Le jour où la Chine a interdit les ICO d’un communiqué – Les Folles Histoires Crypto
Deux pages, un secteur entier rayé de la carte en une journée. Dans ce onzième article des Folles Histoires Crypto, on reste sur le sujet du dernier opus de cette sérue, les levées de fonds en cryptomonnaies : on racontait comment une vente de tokens étalée sur 42 jours avait réuni 18 millions de dollars pour financer Ethereum. Trois ans plus tard, cette même mécanique, devenue le mode de financement dominant de la crypto, se fait couper les vivres d’un trait de plume par Pékin.
La banque populaire de Chine déclare l’ICO hors-la-loi
Le 4 septembre 2017, la banque populaire de Chine publie, avec six autres régulateurs, un communiqué de deux pages qui déclare toute levée de fonds par ICO illégale sur le territoire. Le ton ne laisse aucune place au doute : le texte compare ces levées à des schémas pyramidaux et à de la fraude financière. Les porteurs de projets doivent rembourser leurs investisseurs. Les banques n’ont plus le droit d’y toucher, et une liste de 60 plateformes part aussitôt vers les régulateurs locaux, pour inspection.

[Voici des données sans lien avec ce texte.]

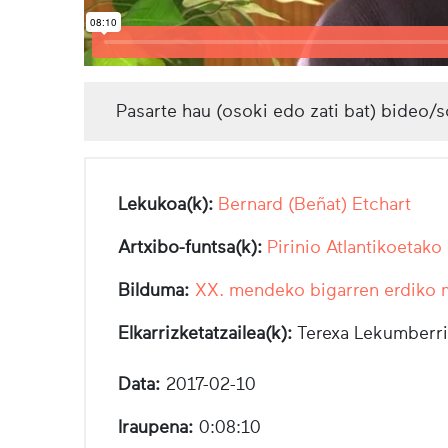
Pasarte hau (osoki edo zati bat) bideo/s
Lekukoa(k):
Bernard (Beñat) Etchart
Artxibo-funtsa(k):
Pirinio Atlantikoetako
Bilduma:
XX. mendeko bigarren erdiko
Elkarrizketatzailea(k):
Terexa Lekumberri
Data:
2017-02-10
Iraupena:
0:08:10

Le signal était déjà là. Cinq jours plus tôt, l’exchange Yunbi avait suspendu de lui-même le trading de plusieurs tokens. Selon CNBC, qui rapporte le communiqué le jour même, au moins 2,62 milliards de yuans, environ 400 millions de dollars, ont été levés en Chine par ce biais depuis janvier. Les opérateurs chinois paniquent : certains suppriment leurs sites en quelques heures, d’autres tentent de rembourser leurs investisseurs en pleine nuit.

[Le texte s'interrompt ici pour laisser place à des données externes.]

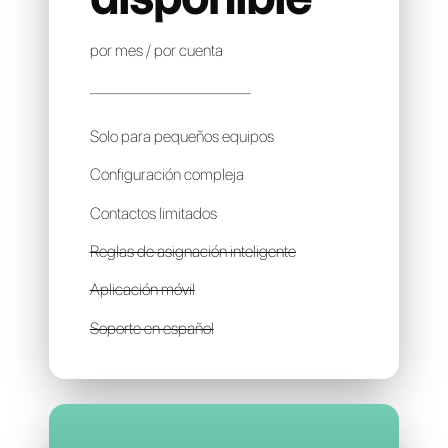
INFOBIP
Precio no
disponible
por mes / por cuenta
Solo para pequeños equipos
Configuración compleja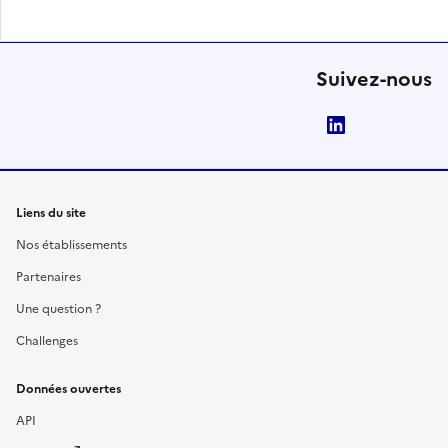
Suivez-nous
LinkedIn
Liens du site
Nos établissements
Partenaires
Une question ?
Challenges
Données ouvertes
API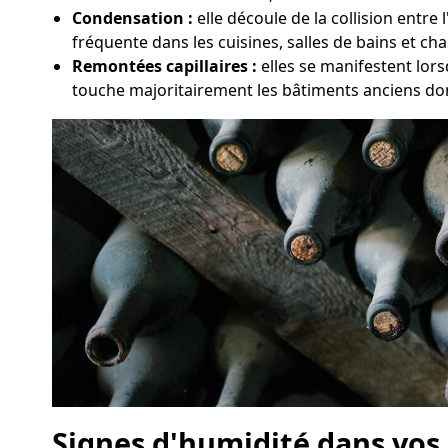
Condensation :
elle découle de la collision entre
fréquente dans les cuisines, salles de bains et ch
Remontées capillaires :
elles se manifestent lors
touche majoritairement les bâtiments anciens don
Signes d'humidité dans vos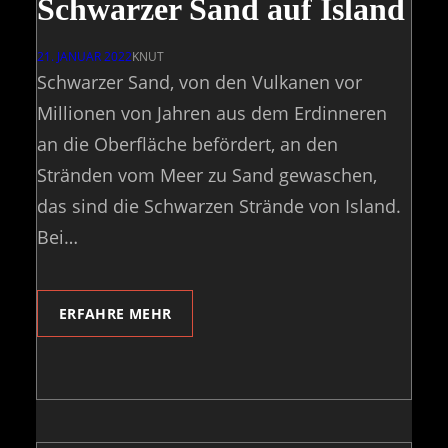
Schwarzer Sand auf Island
21. JANUAR 2022
KNUT
Schwarzer Sand, von den Vulkanen vor
Millionen von Jahren aus dem Erdinneren
an die Oberfläche befördert, an den
Stränden vom Meer zu Sand gewaschen,
das sind die Schwarzen Strände von Island.
Bei…
ERFAHRE MEHR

Bitcoin et Ethereum plongent, les exchanges chinois ferment
Le marché encaisse le coup dans l’heure. Le cours de Bitcoin recule de 5 % à 4 376 dollars, Ethereum décroche de plus de 12 %, toujours selon CNBC. NEO et Hshare, deux tokens chinois, perdent chacun plus de 300 millions de dollars de capitalisation d’un coup, rapporte Forbes. BTCC et OKCoin continuent un temps de faire trader l’ether à leurs clients, comme si le texte ne visait que les nouveaux projets. L’illusion ne dure pas.

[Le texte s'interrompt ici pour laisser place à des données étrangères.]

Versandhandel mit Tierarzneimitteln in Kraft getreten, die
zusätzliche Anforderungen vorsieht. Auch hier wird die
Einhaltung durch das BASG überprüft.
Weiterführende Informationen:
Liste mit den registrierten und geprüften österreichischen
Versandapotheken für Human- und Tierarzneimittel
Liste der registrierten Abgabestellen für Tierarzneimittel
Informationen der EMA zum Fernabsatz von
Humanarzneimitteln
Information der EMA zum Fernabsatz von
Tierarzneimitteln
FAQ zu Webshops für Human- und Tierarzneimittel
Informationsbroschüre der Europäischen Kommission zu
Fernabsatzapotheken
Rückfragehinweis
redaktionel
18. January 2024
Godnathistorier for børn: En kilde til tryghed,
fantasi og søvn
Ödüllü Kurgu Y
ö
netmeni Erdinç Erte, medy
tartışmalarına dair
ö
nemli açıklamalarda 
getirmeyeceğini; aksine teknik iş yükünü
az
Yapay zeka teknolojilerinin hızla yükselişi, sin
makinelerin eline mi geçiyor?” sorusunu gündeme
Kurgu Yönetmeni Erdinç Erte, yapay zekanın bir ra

La suite est brutale. BTCC et ViaBTC annoncent leur fermeture dès la semaine suivante, sommés par les autorités de publier un calendrier avant le 15 septembre à minuit. Huobi et OKCoin résistent un peu plus longtemps, avant de s’engager à leur tour à cesser tout trading en yuans avant le 31 octobre. Le bitcoin, qui frôlait les 5 000 dollars fin août, tombe sous les 3 500 dollars deux semaines plus tard. Plus de 30 % envolés, ether compris.
La Chine referme la porte, jusqu’en 2021
Les autorités ne s’arrêtent pas là. Le 30 septembre, BTCC cesse définitivement ses activités pour ses clients chinois, six ans après sa création à Shanghai. Cinq mois plus tard, en février 2018, Pékin bloque aussi l’accès aux exchanges étrangers, la dernière porte de sortie que les traders locaux utilisaient encore. Beaucoup d’opérateurs ont déjà plié bagage vers Hong Kong ou Tokyo.
Le dossier ne se refermera vraiment qu’en 2021 : la banque populaire de Chine déclare alors illégale toute transaction en cryptomonnaies sur le territoire, minage compris. Les mineurs chinois, qui pèsent encore 46 % du hashrate mondial début 2021, migrent en masse vers le Kazakhstan, les États-Unis et la Russie. Neuf ans après ce premier communiqué, la Chine n’a jamais rouvert la porte.